Флемминг Россинг закрыл глаза.

— Официально нет.

— Но ему сообщили?

Короткий смех.

— Вы разве сами еще не поняли? Герт знает то, что ему никогда не говорили. Ему оказывают услуги, о которых он никогда не просил. Вот почему он премьер-министр. Человек, облеченный высшей властью. Тот, кому подчиняемся мы все.

Он встал.

— Почему вы решили рассказать мне об этом? — спросил Бук.

— Вы же этого от меня и добивались.

— Да, но почему? Почему теперь?

— Бедный мой Бук, — произнес Россинг, тряхнув головой. — Разве вы не чувствуете, что все кончено? — Он кивнул на бумаги. — Это вам, поступайте с ними, как сочтете нужным.

После ухода Россинга Бук еще минут пять обдумывал услышанное. Затем он попросил грузчиков ненадолго прерваться, позвал Плоуга и Карину и усадил их за стол.

— Что случилось? — насторожился Плоуг.

— Мы изменяем стратегию, — сказал Бук, кладя перед ними полученные от Россинга бумаги.

— Россинг вышел от вас с таким мрачным видом, что ничего хорошего ждать не приходится, — проворчал чиновник. — Вы хотите сказать, что вы с ним объединяетесь против Грю-Эриксена?

— Прочитайте, что он мне принес, — потребовал Бук.

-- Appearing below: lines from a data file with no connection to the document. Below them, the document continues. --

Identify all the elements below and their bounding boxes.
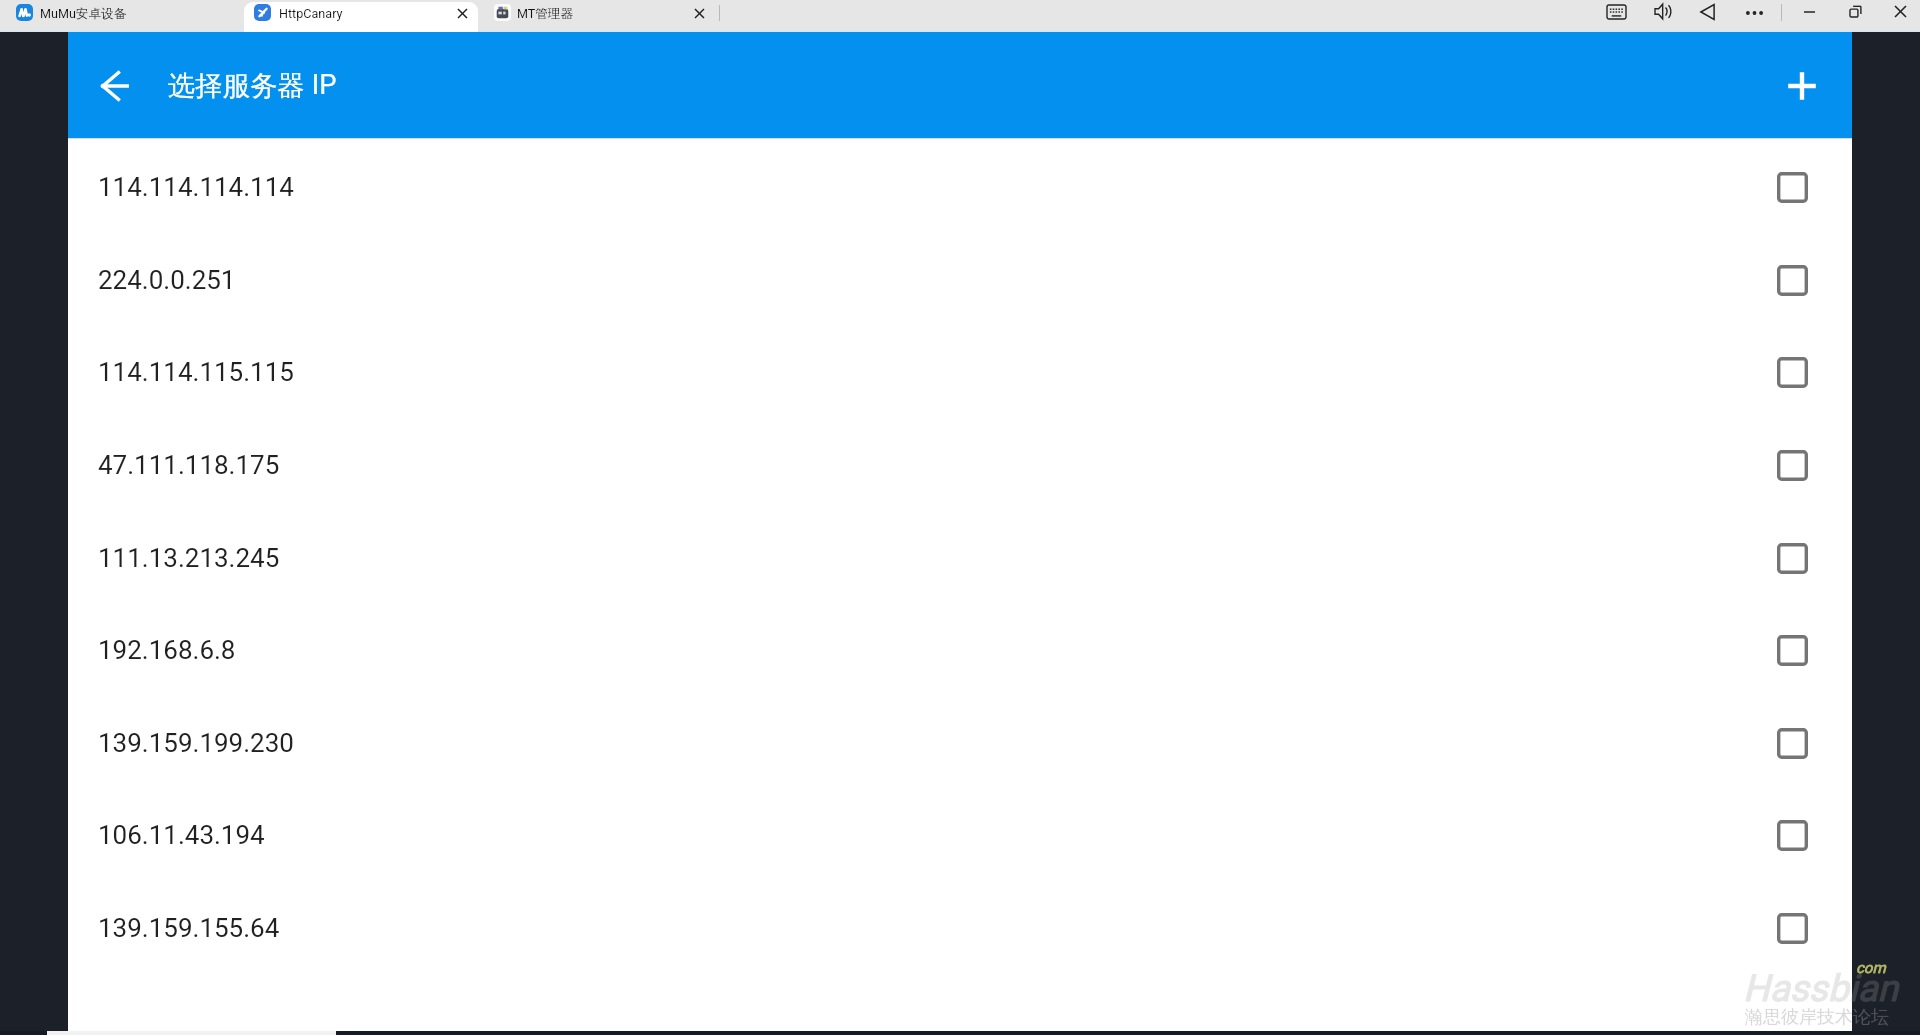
button[interactable]: Select 114.114.114.114 <box>1761 156 1823 218</box>
staticText: 106.11.43.194 <box>98 820 265 850</box>
button[interactable]: Keyboard <box>1596 0 1636 26</box>
staticText: 选择服务器 <box>168 69 305 103</box>
button[interactable]: Back <box>89 60 141 112</box>
button[interactable]: 139.159.155.64 <box>68 881 1852 974</box>
button[interactable]: 114.114.114.114 <box>68 140 1852 233</box>
button[interactable]: Select 106.11.43.194 <box>1761 804 1823 866</box>
button[interactable]: Select 224.0.0.251 <box>1761 249 1823 311</box>
button[interactable]: Select 192.168.6.8 <box>1761 619 1823 681</box>
button[interactable]: Maximize <box>1833 0 1878 26</box>
button[interactable]: 224.0.0.251 <box>68 233 1852 326</box>
staticText: com <box>1856 959 1886 977</box>
staticText: 瀚思彼岸技术论坛 <box>1745 1006 1889 1029</box>
button[interactable]: More options <box>1734 0 1774 27</box>
staticText: 139.159.155.64 <box>98 913 280 943</box>
button[interactable]: Select 139.159.155.64 <box>1761 897 1823 959</box>
button[interactable]: Select 139.159.199.230 <box>1761 712 1823 774</box>
button[interactable]: 139.159.199.230 <box>68 696 1852 789</box>
staticText: 111.13.213.245 <box>98 543 280 573</box>
button[interactable] <box>244 2 478 32</box>
button[interactable]: 106.11.43.194 <box>68 788 1852 881</box>
button[interactable]: 47.111.118.175 <box>68 418 1852 511</box>
staticText: 192.168.6.8 <box>98 635 236 665</box>
staticText: 47.111.118.175 <box>98 450 280 480</box>
button[interactable]: Select 114.114.115.115 <box>1761 341 1823 403</box>
button[interactable]: Minimize <box>1787 0 1832 26</box>
staticText: 139.159.199.230 <box>98 728 294 758</box>
button[interactable]: Close <box>1878 0 1920 26</box>
button[interactable]: Add <box>1776 60 1828 112</box>
button[interactable]: 111.13.213.245 <box>68 511 1852 604</box>
button[interactable]: Close tab <box>688 2 710 24</box>
staticText: HttpCanary <box>279 6 343 21</box>
button[interactable]: 192.168.6.8 <box>68 603 1852 696</box>
button[interactable]: Volume <box>1642 0 1682 26</box>
staticText: MuMu安卓设备 <box>40 6 127 22</box>
button[interactable]: Select 47.111.118.175 <box>1761 434 1823 496</box>
staticText: IP <box>305 69 337 101</box>
staticText: 114.114.114.114 <box>98 172 294 202</box>
button[interactable]: Select 111.13.213.245 <box>1761 527 1823 589</box>
staticText: Hassbian <box>1743 967 1899 1010</box>
button[interactable]: 114.114.115.115 <box>68 325 1852 418</box>
staticText: 224.0.0.251 <box>98 265 236 295</box>
button[interactable]: Close tab <box>451 2 473 24</box>
staticText: 114.114.115.115 <box>98 357 294 387</box>
staticText: MT管理器 <box>517 6 574 22</box>
button[interactable]: Back <box>1687 0 1727 26</box>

Они оба рассмотрели снимок кисти с татуировкой и прочитали приложенный к нему отчет экспертов.

— Вы думаете, Россингу можно доверять? — спросила Карина. — Он вас столько раз обманывал, подставлял. Вряд ли ему известно, что такое угрызения совести.

— Совесть тут вообще ни при чем, — ответил Бук. — Просто он напуган. И использует меня, чтобы ослабить Грю-Эриксена. Ну ладно, сейчас мне первым делом надо поговорить с Краббе. Узнайте, что там нового у Лунд. Запросите еще раз службу безопасности, полицию…

Плоуг заерзал на сиденье.

— Что? — спросил Бук.

— Эрика Кёнига отстранили от должности. По распоряжению премьер-министра.

— Пока я еще министр юстиции! Только я могу уволить Кёнига!

— А Грю-Эриксен — премьер-министр. Дело сделано, Кёниг вышел из игры. — Плоуг озадаченно наморщил нос. — Я спрашивал у него, в чем причина, но он не сказал. О том, кто его заменит, станет известно только завтра. Ох, не нравится мне все это…


Допрашивать Согарда Брикс поручил Мадсену. Майор был без мундира, в форменной рубашке, берет лежал рядом на столе. Испуганным он больше не выглядел.

— Это смешно, — возмущался Согард. — Я уже сто раз вам сказал: шкафчик мой, но я не пользовался им несколько месяцев. Табличка с именем ничего не значит.

— Ничего не значит?

— Вот именно.

— А телефон? — Мадсен стоял у окна и смотрел на сидящего майора сверху вниз. — В шкафу был обнаружен телефон, с помощью которого убили Грюнера.